## INFORMATION GIVEN
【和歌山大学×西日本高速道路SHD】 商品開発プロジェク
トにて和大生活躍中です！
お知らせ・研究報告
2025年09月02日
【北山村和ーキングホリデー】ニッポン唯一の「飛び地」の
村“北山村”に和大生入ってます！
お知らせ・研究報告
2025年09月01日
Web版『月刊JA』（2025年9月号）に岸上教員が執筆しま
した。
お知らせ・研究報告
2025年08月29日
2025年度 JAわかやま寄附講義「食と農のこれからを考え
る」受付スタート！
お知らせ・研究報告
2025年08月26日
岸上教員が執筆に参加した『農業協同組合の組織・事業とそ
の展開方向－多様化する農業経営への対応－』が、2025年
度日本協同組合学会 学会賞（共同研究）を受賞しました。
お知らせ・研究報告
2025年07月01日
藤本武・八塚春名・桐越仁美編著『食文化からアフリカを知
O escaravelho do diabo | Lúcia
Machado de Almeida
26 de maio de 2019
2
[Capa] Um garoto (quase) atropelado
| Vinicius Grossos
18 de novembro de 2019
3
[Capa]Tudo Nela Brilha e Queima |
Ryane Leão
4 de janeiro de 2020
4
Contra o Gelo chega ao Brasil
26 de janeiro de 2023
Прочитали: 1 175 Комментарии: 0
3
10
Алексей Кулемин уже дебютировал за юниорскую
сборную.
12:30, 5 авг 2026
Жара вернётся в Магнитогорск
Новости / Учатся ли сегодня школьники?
...
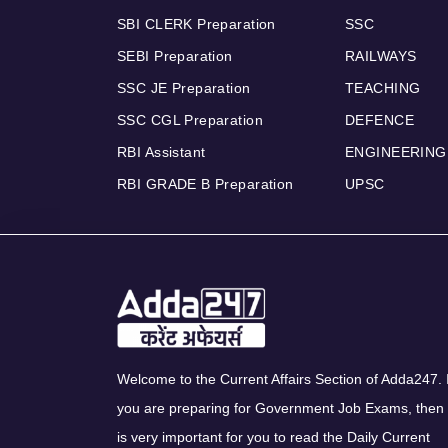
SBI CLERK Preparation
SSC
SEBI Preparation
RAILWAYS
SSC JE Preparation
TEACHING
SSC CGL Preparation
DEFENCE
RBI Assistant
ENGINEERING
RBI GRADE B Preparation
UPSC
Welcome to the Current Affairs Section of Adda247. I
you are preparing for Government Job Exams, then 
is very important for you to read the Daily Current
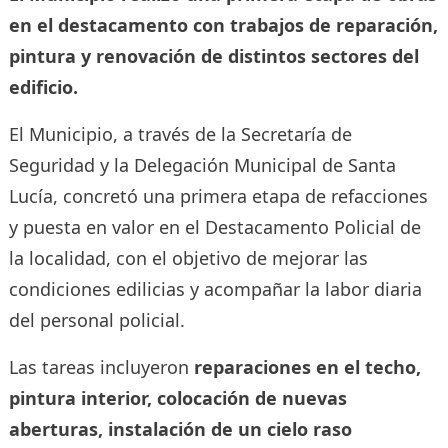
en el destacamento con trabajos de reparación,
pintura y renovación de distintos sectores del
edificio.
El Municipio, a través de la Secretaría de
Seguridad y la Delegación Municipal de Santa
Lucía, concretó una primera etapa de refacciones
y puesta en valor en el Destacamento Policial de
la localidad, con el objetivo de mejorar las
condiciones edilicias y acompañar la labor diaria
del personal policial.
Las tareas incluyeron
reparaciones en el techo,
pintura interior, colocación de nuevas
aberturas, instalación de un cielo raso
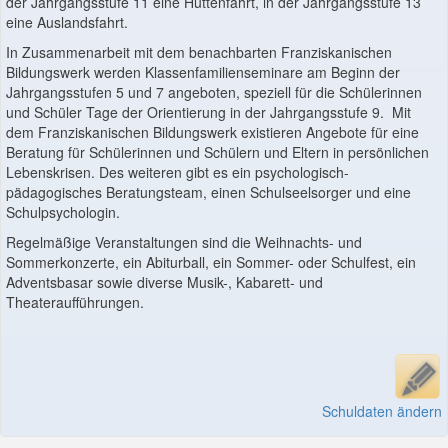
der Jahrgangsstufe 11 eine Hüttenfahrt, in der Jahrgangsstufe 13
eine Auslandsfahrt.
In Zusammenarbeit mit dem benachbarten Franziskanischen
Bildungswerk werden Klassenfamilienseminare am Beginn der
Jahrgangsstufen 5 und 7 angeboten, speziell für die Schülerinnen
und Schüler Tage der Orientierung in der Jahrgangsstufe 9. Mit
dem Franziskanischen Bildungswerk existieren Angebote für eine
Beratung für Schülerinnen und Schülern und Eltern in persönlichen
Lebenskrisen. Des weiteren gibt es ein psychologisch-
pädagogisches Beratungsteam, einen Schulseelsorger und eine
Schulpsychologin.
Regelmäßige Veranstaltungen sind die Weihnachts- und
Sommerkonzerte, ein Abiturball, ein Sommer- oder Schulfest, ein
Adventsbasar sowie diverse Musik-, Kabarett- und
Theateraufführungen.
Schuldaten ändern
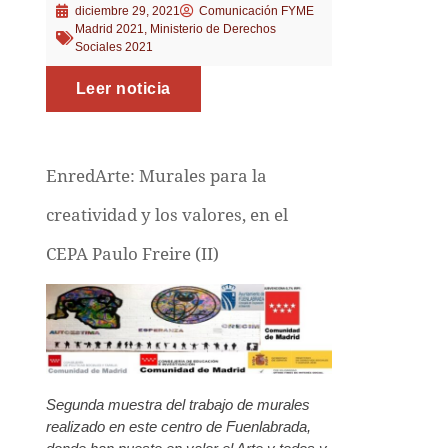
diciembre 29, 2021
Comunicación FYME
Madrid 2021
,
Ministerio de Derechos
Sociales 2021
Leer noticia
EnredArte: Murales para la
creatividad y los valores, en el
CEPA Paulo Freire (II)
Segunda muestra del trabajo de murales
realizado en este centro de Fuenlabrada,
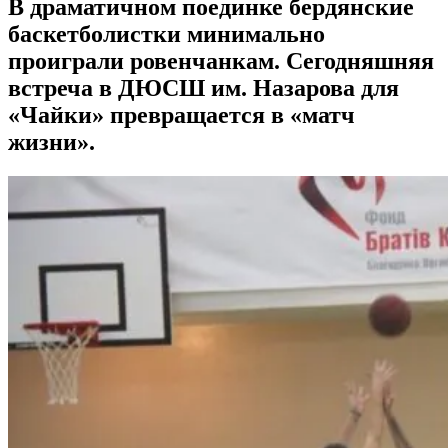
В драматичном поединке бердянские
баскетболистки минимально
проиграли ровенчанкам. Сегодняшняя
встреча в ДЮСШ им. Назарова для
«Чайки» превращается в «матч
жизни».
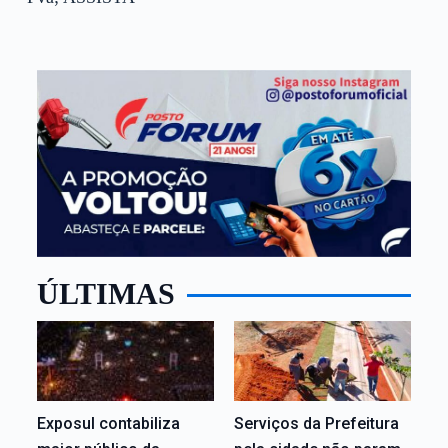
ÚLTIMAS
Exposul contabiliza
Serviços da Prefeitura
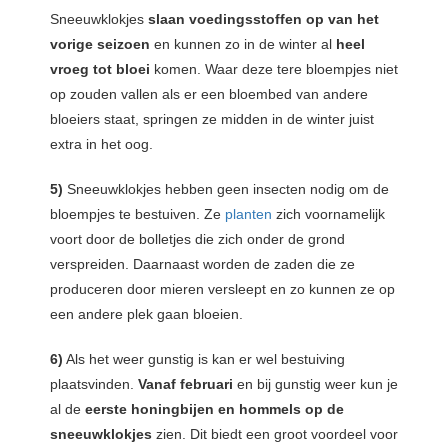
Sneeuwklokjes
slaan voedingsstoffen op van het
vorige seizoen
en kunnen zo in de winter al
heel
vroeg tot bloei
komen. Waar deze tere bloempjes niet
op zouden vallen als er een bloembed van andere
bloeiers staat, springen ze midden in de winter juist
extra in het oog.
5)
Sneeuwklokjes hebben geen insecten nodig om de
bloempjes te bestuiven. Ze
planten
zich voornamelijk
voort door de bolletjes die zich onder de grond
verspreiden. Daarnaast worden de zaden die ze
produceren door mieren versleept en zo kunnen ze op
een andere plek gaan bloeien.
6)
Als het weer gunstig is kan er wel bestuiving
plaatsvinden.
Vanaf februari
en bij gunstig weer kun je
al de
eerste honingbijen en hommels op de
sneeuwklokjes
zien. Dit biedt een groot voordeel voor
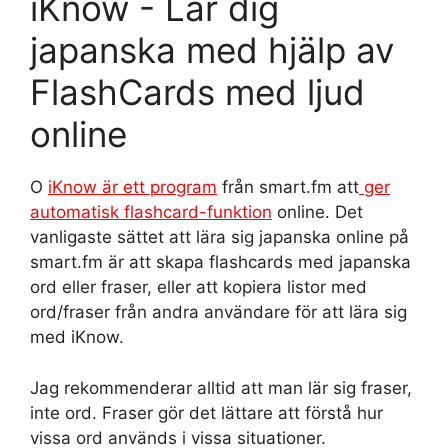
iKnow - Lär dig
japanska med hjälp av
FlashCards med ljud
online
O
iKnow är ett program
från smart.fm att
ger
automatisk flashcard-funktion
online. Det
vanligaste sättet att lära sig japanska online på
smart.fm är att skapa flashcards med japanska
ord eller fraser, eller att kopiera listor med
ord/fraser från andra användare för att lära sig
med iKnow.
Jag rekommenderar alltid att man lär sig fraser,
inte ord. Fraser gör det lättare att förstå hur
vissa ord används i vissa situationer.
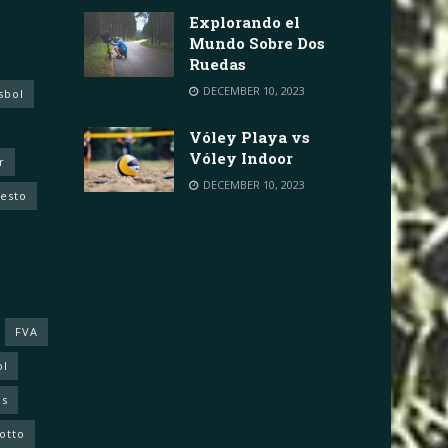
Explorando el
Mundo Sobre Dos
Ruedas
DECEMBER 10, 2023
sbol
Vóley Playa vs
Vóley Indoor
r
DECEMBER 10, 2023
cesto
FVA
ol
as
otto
==
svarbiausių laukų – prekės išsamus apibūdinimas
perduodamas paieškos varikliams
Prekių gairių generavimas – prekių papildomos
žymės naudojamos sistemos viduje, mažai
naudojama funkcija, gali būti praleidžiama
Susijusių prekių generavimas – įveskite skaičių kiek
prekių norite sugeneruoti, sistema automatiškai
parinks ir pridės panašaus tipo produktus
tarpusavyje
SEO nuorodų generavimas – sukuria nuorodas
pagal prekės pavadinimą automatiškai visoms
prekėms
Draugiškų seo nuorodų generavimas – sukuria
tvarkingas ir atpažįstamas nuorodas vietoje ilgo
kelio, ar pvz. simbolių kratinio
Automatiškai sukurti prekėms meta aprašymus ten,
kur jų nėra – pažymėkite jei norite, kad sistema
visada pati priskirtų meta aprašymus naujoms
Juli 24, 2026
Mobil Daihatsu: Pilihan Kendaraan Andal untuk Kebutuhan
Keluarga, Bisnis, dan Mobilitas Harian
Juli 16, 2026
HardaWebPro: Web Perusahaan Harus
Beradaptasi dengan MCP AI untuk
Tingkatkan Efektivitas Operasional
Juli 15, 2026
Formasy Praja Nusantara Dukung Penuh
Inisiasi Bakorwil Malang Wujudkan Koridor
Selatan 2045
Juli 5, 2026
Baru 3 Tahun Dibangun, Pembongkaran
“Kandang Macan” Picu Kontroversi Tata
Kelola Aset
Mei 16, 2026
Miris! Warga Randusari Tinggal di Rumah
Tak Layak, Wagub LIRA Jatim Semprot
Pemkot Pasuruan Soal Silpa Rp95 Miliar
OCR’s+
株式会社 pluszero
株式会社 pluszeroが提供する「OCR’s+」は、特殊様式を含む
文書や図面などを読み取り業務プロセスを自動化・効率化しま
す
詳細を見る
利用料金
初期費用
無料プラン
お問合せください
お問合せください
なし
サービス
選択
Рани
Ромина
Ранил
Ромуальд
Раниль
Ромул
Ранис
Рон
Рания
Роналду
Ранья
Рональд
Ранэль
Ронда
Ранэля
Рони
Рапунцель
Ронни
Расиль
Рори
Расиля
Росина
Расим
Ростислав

## YOUR GOAL
Whenever the string "sukuria" turns up in a line above, copy that line out.

## SOLUTION TO THIS EXERCISE
SEO nuorodų generavimas – sukuria nuorodas
Draugiškų seo nuorodų generavimas – sukuria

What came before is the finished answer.